The Difference Between a "Degree" and an "Education"


by Teri Fritsma

Do you want an education with that degree? When it comes to school, we’ve become a society of consumers. Whether we’re pursuing a high school, college, technical, or graduate degree, we want our education to be convenient, cheap, and relevant. Above all, the credential we earn must make us more employable; we want a good return on our investment.

 

In the push for credentials, let’s not forget: pursuing a degree may be a purely economic decision, but getting an education is just plain hard work.

 

Too many people want the prestige of an education (a diploma or degree) and the benefits of an education (the ability to lead, think critically, understand the world, write well, etc.), but want to skip the hard work or pretend it shouldn't be necessary. This is like hiring a personal trainer and telling him: "In four years, I want to be able to win the Iron Man triathlon and run a four-minute mile…but I want to skip all that sweaty, boring exercise. And let's make sure my training is always fun and without discomfort."

 

If you want an education along with your degree, plan on the following:

 

  • Turn off your cell phone, iPod, Blackberry, or any other hand-held electronic device when you’re in class. Give yourself (and your classmates) a chance to take in the material without distraction.
     
  • Be prepared to read actual books—hard ones.
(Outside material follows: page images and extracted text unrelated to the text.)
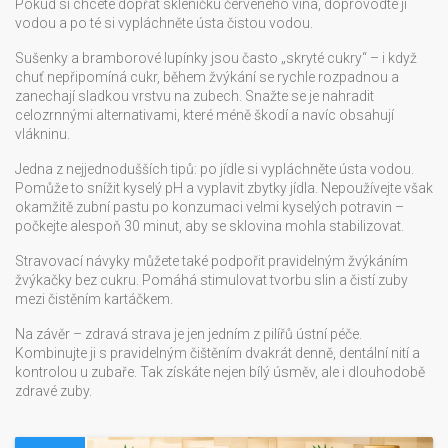
Pokud si chcete dopřát skleničku červeného vína, doprovodte ji
vodou a po té si vypláchněte ústa čistou vodou.
Sušenky a bramborové lupínky jsou často „skryté cukry“ – i když
chuť nepřipomíná cukr, během žvýkání se rychle rozpadnou a
zanechají sladkou vrstvu na zubech. Snažte se je nahradit
celozrnnými alternativami, které méně škodí a navíc obsahují
vlákninu.
Jedna z nejjednodušších tipů: po jídle si vypláchněte ústa vodou.
Pomůže to snížit kyselý pH a vyplavit zbytky jídla. Nepoužívejte však
okamžitě zubní pastu po konzumaci velmi kyselých potravin –
počkejte alespoň 30 minut, aby se sklovina mohla stabilizovat.
Stravovací návyky můžete také podpořit pravidelným žvýkáním
žvýkačky bez cukru. Pomáhá stimulovat tvorbu slin a čistí zuby
mezi čistěním kartáčkem.
Na závěr – zdravá strava je jen jedním z pilířů ústní péče.
Kombinujte ji s pravidelným čištěním dvakrát denně, dentální nití a
kontrolou u zubaře. Tak získáte nejen bílý úsměv, ale i dlouhodobě
zdravé zuby.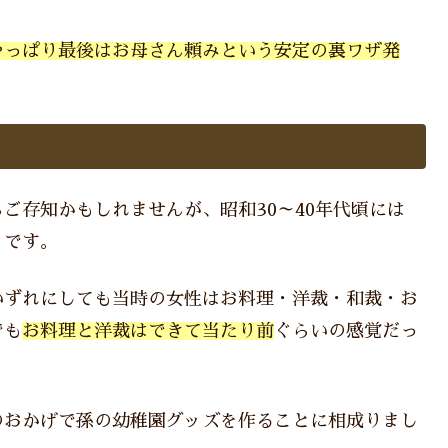
やっぱり最後はお母さん頼みという安定の裏ワザ発
ご存知かもしれませんが、昭和30～40年代頃には
うです。
いずれにしても当時の女性はお料理・洋裁・和裁・お
でも
お料理と洋裁はできて当たり前
ぐらいの感覚だっ
のおかげで孫の幼稚園グッズを作ることに相成りまし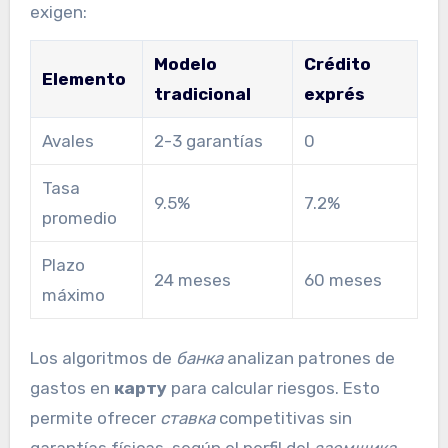
exigen:
Modelo
Crédito
Elemento
tradicional
exprés
Avales
2-3 garantías
0
Tasa
9.5%
7.2%
promedio
Plazo
24 meses
60 meses
máximo
Los algoritmos de
банка
analizan patrones de
gastos en
карту
para calcular riesgos. Esto
permite ofrecer
ставка
competitivas sin
garantías físicas, según el perfil del
заемщика
.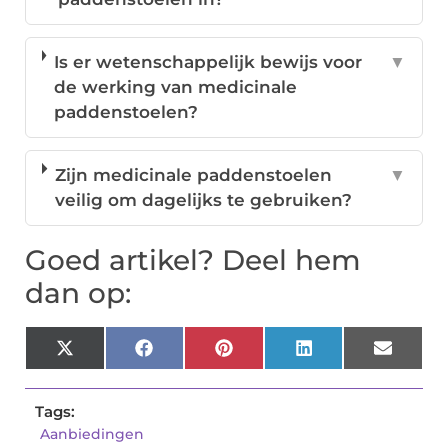
Is er wetenschappelijk bewijs voor
▼
de werking van medicinale
paddenstoelen?
Zijn medicinale paddenstoelen
▼
veilig om dagelijks te gebruiken?
Goed artikel? Deel hem
dan op:
X
Facebook
Pinterest
LinkedIn
Email
(Twitter)
Tags:
Aanbiedingen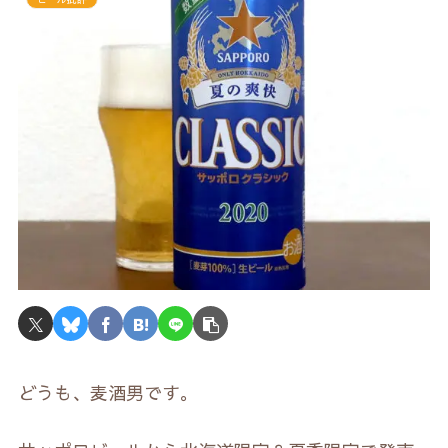
どうも、麦酒男です。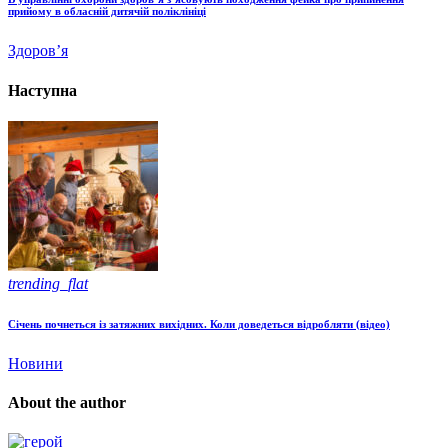
прийому в обласній дитячій поліклініці
Здоров’я
Наступна
trending_flat
Січень почнеться із затяжних вихідних. Коли доведеться відробляти (відео)
Новини
About the author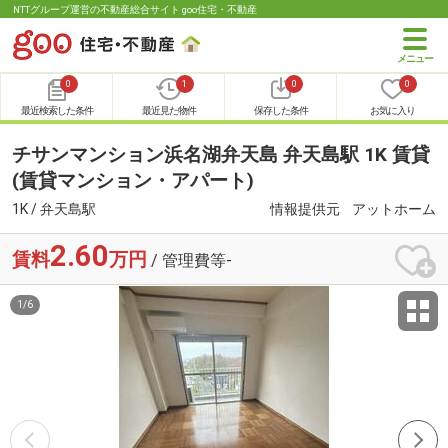
NTTグループ運営の不動産総合サイト goo住宅・不動産
0
1
0
0
最近検索した条件
最近見た物件
保存した条件
お気に入り
チサンマンション浜名湖弁天島 弁天島駅 1K 賃貸
(賃貸マンション・アパート)
1K / 弁天島駅
情報提供元
アットホーム
2.60
賃料
万円
/ 管理費等-
1
/
6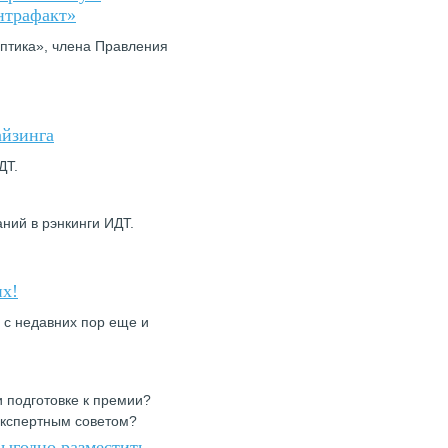
нтрафакт»
ептика», члена Правления
йзинга
ДТ.
ний в рэнкинги ИДТ.
их!
 с недавних пор еще и
.
 подготовке к премии?
экспертным советом?
выгодно разместить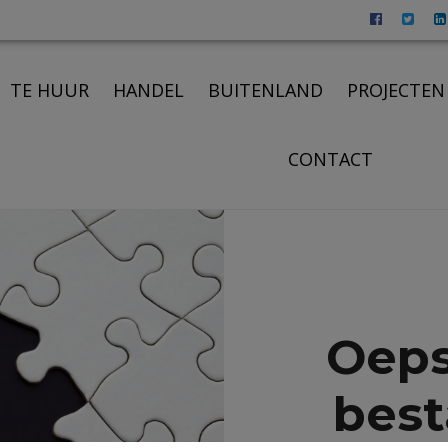
TE HUUR
HANDEL
BUITENLAND
PROJECTEN
CONTACT
Oeps
best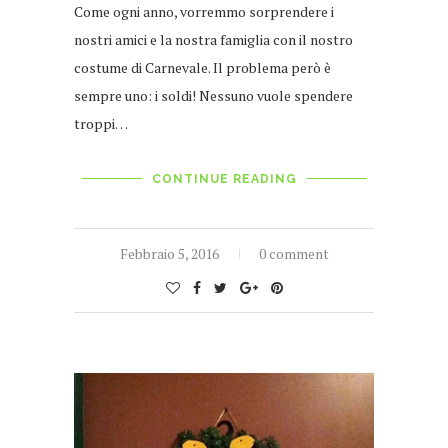
Come ogni anno, vorremmo sorprendere i
nostri amici e la nostra famiglia con il nostro
costume di Carnevale. Il problema però è
sempre uno: i soldi! Nessuno vuole spendere
troppi…
CONTINUE READING
Febbraio 5, 2016
0 comment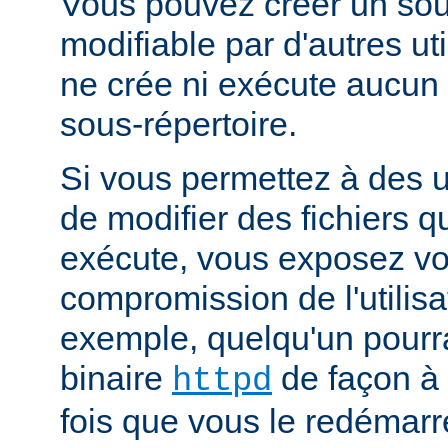
Vous pouvez créer un sou
modifiable par d'autres uti
ne crée ni exécute aucun 
sous-répertoire.
Si vous permettez à des ut
de modifier des fichiers qu
exécute, vous exposez vo
compromission de l'utilisa
exemple, quelqu'un pourra
binaire
de façon à 
httpd
fois que vous le redémarr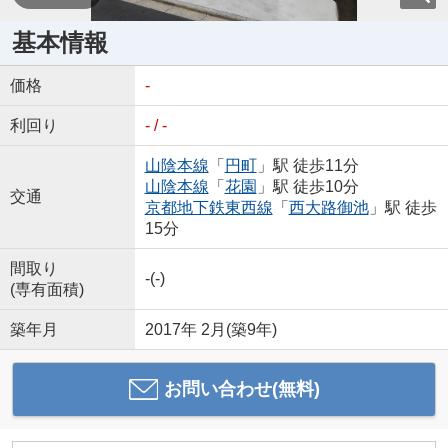
基本情報
価格
-
利回り
- / -
山陰本線
「
円町
」駅 徒歩11分
山陰本線
「
花園
」駅 徒歩10分
交通
京都地下鉄東西線
「
西大路御池
」駅 徒歩
15分
間取り
-(-)
(専有面積)
築年月
2017年 2月(築9年)
お問い合わせ(無料)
Remember, struggling to understand material is part of mastery.
     
  • Never ask “will this be on the test?” If the instructor is covering it, it’s probably important—whether it’s on the test or not.
     
  • Go beyond memorization. Challenge yourself to absorb, analyze, critique, synthesize, and apply the material you’ve learned.

 

If you go through the motions and do the minimum, you’re likely to finish school with a degree. If, however, you invest time, effort, and work, you’re likely to finish your degree with an education, too.